Bounding box prediction data
⁂
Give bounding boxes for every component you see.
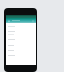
button[interactable] bbox=[6, 30, 36, 35]
button[interactable]: Navigate up bbox=[6, 15, 36, 23]
button[interactable]: Search bbox=[31, 19, 35, 23]
button[interactable] bbox=[6, 45, 36, 50]
button[interactable] bbox=[6, 25, 36, 30]
button[interactable] bbox=[6, 50, 36, 55]
button[interactable] bbox=[6, 34, 36, 40]
button[interactable]: Navigate up bbox=[7, 19, 11, 23]
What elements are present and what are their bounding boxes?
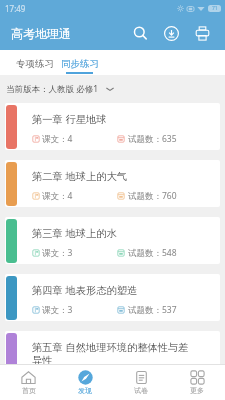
- button[interactable]: 同步练习: [61, 50, 99, 75]
- staticText: 试题数：537: [128, 304, 177, 316]
- staticText: 第五章 自然地理环境的整体性与差异性: [32, 340, 194, 367]
- staticText: 课文：4: [42, 133, 73, 145]
- staticText: 更多: [190, 386, 204, 395]
- staticText: 当前版本：人教版 必修1: [6, 83, 99, 95]
- staticText: 发现: [78, 386, 92, 395]
- button[interactable]: 第二章 地球上的大气: [5, 160, 220, 207]
- staticText: 第三章 地球上的水: [32, 226, 117, 240]
- staticText: 试题数：548: [128, 247, 177, 259]
- staticText: 课文：4: [42, 190, 73, 202]
- staticText: 课文：3: [42, 304, 73, 316]
- staticText: 第二章 地球上的大气: [32, 169, 127, 183]
- staticText: 17:49: [5, 3, 26, 14]
- staticText: 试卷: [134, 386, 148, 395]
- staticText: 71: [212, 5, 218, 12]
- staticText: 试题数：760: [128, 190, 177, 202]
- button[interactable]: Print: [187, 18, 218, 49]
- staticText: 专项练习: [16, 58, 54, 70]
- button[interactable]: 当前版本：人教版 必修1: [6, 83, 114, 95]
- staticText: 第四章 地表形态的塑造: [32, 283, 138, 297]
- button[interactable]: 第四章 地表形态的塑造: [5, 274, 220, 321]
- button[interactable]: Search: [125, 18, 156, 49]
- button[interactable]: 发现: [57, 365, 113, 400]
- staticText: 第一章 行星地球: [32, 112, 107, 126]
- staticText: 同步练习: [61, 58, 99, 70]
- button[interactable]: 试卷: [113, 365, 169, 400]
- staticText: 课文：3: [42, 247, 73, 259]
- button[interactable]: 第三章 地球上的水: [5, 217, 220, 264]
- button[interactable]: 第一章 行星地球: [5, 103, 220, 150]
- staticText: 首页: [22, 386, 36, 395]
- staticText: 高考地理通: [11, 26, 71, 41]
- staticText: 试题数：635: [128, 133, 177, 145]
- button[interactable]: 更多: [169, 365, 225, 400]
- button[interactable]: 专项练习: [16, 50, 54, 75]
- staticText: 试题数：421: [128, 374, 177, 386]
- button[interactable]: 首页: [0, 365, 57, 400]
- button[interactable]: Download: [156, 18, 187, 49]
- button[interactable]: 第五章 自然地理环境的整体性与差异性: [5, 331, 220, 390]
⁂
### Task brief
How many of the lines above include the string "行星地球"? Only the number should be written.

### Completed task
2